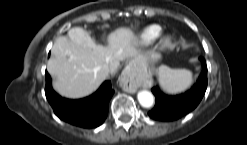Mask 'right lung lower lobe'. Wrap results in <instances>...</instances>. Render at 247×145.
Masks as SVG:
<instances>
[{"instance_id": "1", "label": "right lung lower lobe", "mask_w": 247, "mask_h": 145, "mask_svg": "<svg viewBox=\"0 0 247 145\" xmlns=\"http://www.w3.org/2000/svg\"><path fill=\"white\" fill-rule=\"evenodd\" d=\"M45 94L54 113L65 122L83 128H95L101 125L108 113V103L114 91L111 82H104L93 95L79 100L60 97L51 86V78L45 73Z\"/></svg>"}]
</instances>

§ §

**THE TASK**
Your answer must be an exact copy of the listing, minus its pictures.

**PROBLEM SOLUTION**
Mask 'right lung lower lobe'. Wrap results in <instances>...</instances>. Render at 247×145.
Masks as SVG:
<instances>
[{"instance_id": "1", "label": "right lung lower lobe", "mask_w": 247, "mask_h": 145, "mask_svg": "<svg viewBox=\"0 0 247 145\" xmlns=\"http://www.w3.org/2000/svg\"><path fill=\"white\" fill-rule=\"evenodd\" d=\"M45 94L54 113L65 122L83 128H95L101 125L108 113V103L114 91L111 82H104L93 95L79 100L60 97L51 86V78L45 73Z\"/></svg>"}]
</instances>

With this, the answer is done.